# First Impressions



## NancyNGA (Oct 21, 2016)

What do you think about these two quotes?

Have you ever met someone and your first impression turned out to be completely wrong?


----------



## Carla (Oct 21, 2016)

Yup. When I first met my husband, (at work) didn't care for him. I don't give much credence to first impressions because I am sometimes wrong. It may depend under what circumstances you meet someone. I'd have to go with the second quote.


----------



## Ameriscot (Oct 21, 2016)

True for both for me.  Depends on the person.


----------



## SeaBreeze (Oct 21, 2016)

Yes, sometimes my first impression of a person turned out to be completely wrong, but other times it was spot on.  Like Ameriscot, I just think it depends on the person and maybe me on that certain day.


----------



## NancyNGA (Nov 10, 2016)

I've been reading a lot about this topic lately.  One thing that seems human nature, is that everyone DOES make an instant first impression, whether they like to admit it or not.  It's sort of instinctual to do that, hard-wired into your brain function. Not saying it is accurate, just instant.

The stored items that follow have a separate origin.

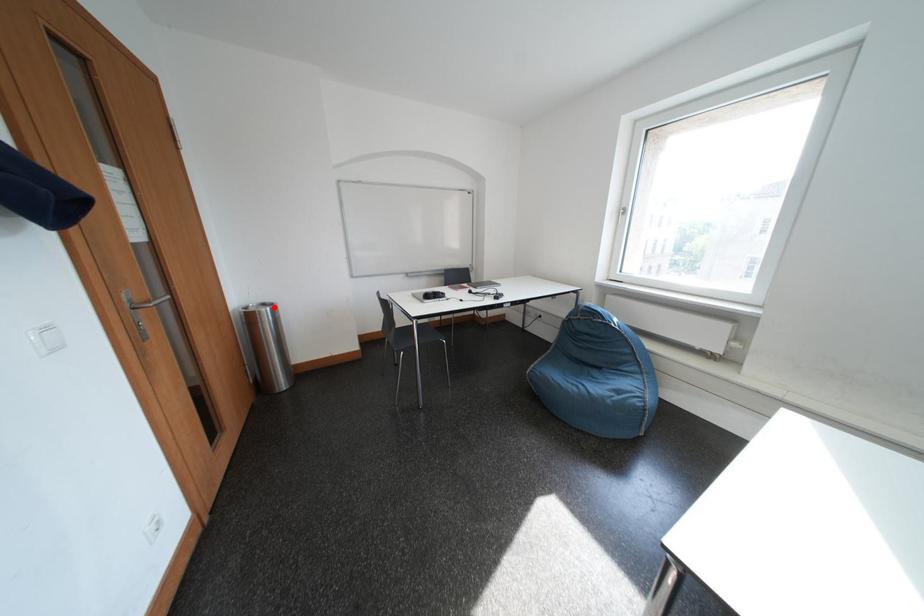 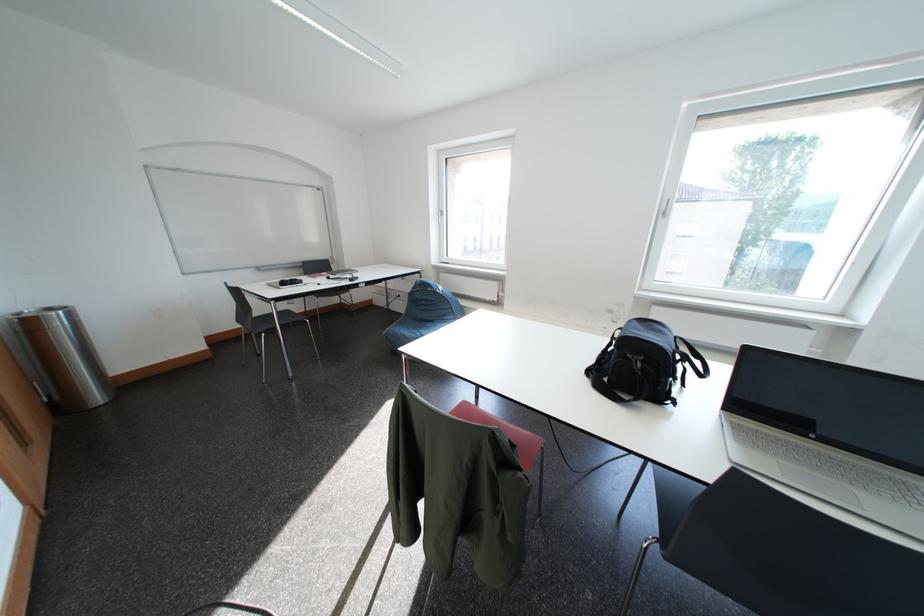 Question: I am providing you with two images of the same scene from different viewpoints. A red point is shown in image1. For the corresponding object point in image2, is it positioned nearer or farther from the camera?

Choices:
 (A) Nearer
 (B) Farther

Answer: (B) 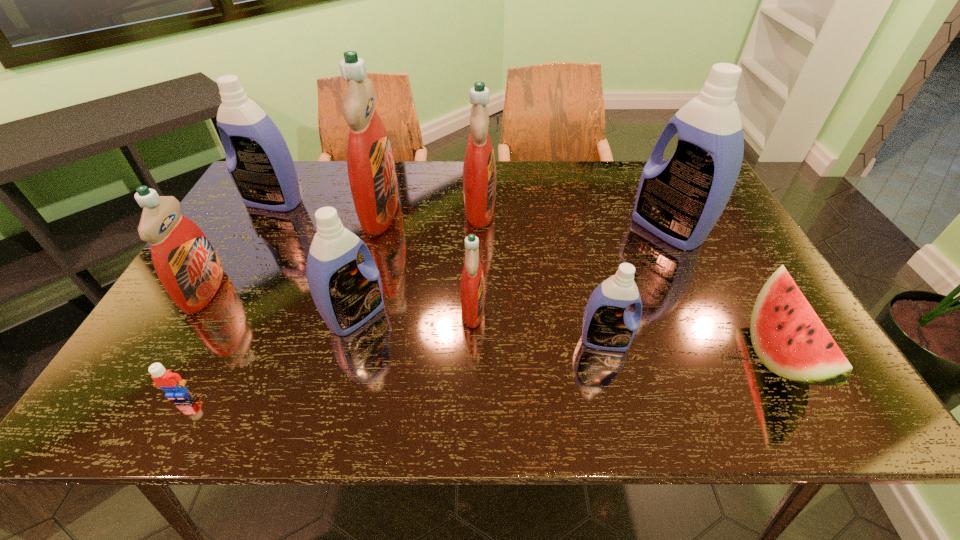 Locate an element on the screen. free region located 0.260m on the front surface of the smallest red detergent is located at coordinates (594, 309).

Where is `free point located on the back of the third blue detergent from left to right`? free point located on the back of the third blue detergent from left to right is located at coordinates (585, 258).

Locate an element on the screen. This screenshot has width=960, height=540. free location located 0.120m on the outer rind of the green watermelon is located at coordinates (695, 353).

Where is `vacant space located on the outer rind of the green watermelon`? The image size is (960, 540). vacant space located on the outer rind of the green watermelon is located at coordinates [718, 353].

Image resolution: width=960 pixels, height=540 pixels. In order to click on vacant space located on the outer rind of the green watermelon in this screenshot , I will do `click(636, 353)`.

This screenshot has height=540, width=960. I want to click on watermelon that is positioned at the near edge, so click(x=788, y=337).

You are a GUI agent. You are given a task and a screenshot of the screen. Output one action in this format:
    pyautogui.click(x=<x>, y=<y>)
    Task: Click on the Lego at the near edge
    This screenshot has height=540, width=960.
    Given the screenshot: What is the action you would take?
    [x=172, y=383]

Where is `Lego located at the left edge`? Lego located at the left edge is located at coordinates (172, 383).

This screenshot has width=960, height=540. I want to click on detergent at the right edge, so click(x=679, y=200).

Identify the location of watermelon present at the right edge. The image size is (960, 540). (788, 337).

When someone makes a *bad* first impression on you, you tend to avoid that person from then on, and so you never get a chance to collect more information and change your opinion.   

Similarly, when someone makes a *good* first impression, it takes overwhelming evidence to the contrary to change your mind, which requires being around them for a long time. 

The one glaring instance in my case of a wrong first impression was my former boss.  When she first came on the job I thought she was great.  I was almost the *last* person in the company to change my mind.  If I had not been forced to interact with her day-to-day, I would have never changed.  This woman was truly evil, but she had a way of making a good first impression.   There was about a 6 month break in period for new hires to figure her out.  Outsiders never did.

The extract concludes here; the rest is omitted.